Miss Peregrine's Home For Peculiar Children, the book's cover read in wavery chalkboard style letters. I stared at the faintly Gothic photograph that made up the cover. A young girl in a paper crown and a melancholy expression floated a foot above the ground. Behind her, skeletal trees stood tall. Intrigued, I opened up the book and began to read.
Six-year old Jacob Portman is enraptured by his grandfather's stories of a magical home where children with peculiar powers lived.
Ten years later, Jacob still longs for his grandfather's stories to take him away from a seemingly inescapable fate of working in the family-owned drugstore for the rest of his life. It appears that crafting the Empire State building from diapers is the closest he'll ever get to seeing faraway places.
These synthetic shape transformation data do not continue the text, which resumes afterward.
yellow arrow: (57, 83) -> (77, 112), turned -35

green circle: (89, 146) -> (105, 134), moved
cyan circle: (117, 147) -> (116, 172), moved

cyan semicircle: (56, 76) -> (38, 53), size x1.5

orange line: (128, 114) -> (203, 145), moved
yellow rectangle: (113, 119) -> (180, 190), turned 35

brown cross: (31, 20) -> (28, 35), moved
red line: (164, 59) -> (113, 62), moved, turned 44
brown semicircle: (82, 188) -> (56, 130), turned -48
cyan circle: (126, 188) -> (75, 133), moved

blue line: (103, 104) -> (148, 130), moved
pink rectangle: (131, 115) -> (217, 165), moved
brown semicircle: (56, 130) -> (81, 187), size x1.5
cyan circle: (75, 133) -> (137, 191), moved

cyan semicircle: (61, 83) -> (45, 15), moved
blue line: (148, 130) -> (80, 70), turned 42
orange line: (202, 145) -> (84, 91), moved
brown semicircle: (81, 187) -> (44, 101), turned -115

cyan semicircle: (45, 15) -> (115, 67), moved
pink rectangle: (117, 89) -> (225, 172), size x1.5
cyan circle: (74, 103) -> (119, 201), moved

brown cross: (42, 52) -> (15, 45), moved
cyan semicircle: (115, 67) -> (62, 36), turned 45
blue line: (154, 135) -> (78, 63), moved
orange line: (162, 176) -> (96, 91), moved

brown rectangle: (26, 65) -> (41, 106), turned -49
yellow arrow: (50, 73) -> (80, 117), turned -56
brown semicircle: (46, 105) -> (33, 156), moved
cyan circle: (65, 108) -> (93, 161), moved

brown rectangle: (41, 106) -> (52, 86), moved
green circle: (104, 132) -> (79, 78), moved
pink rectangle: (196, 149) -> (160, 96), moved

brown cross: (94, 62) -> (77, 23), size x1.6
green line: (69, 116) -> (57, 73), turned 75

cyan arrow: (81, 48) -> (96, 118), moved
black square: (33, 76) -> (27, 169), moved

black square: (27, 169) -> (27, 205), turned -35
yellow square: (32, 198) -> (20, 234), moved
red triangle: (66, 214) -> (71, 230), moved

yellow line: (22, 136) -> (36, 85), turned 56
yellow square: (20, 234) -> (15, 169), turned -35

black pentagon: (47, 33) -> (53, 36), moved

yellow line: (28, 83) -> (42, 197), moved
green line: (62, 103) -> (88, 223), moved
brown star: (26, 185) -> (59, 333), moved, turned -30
But when something attacks and kills Jacob's grandpa in the woods outside his home, everything changes. Jacob spotted the monster that took his grandfather's life, and it's a demon straight from his long ago bedtime stories. His parents' response is to take him to see a psychiatrist, but Jacob convinces his doctor to let him visit Wales, the place where his grandfather's stories took place.
And while he's there, he discovers that the monsters aren't the only things of his grandfather's stories that are true.
For me, Miss Peregrine's Home for Peculiar Children was a quick read. There's a pervading sense of urgency and immediacy that flavours the novel. The monsters are just shocking enough that you won't want to read this book alone at midnight, but not so shocking that you can't read it at, say, ten o'clock. The pictures scattered though the book are all found photography, and lend an air of antiquity and sadness to the novel. They, and the spotless prose, make this book well-worth a read.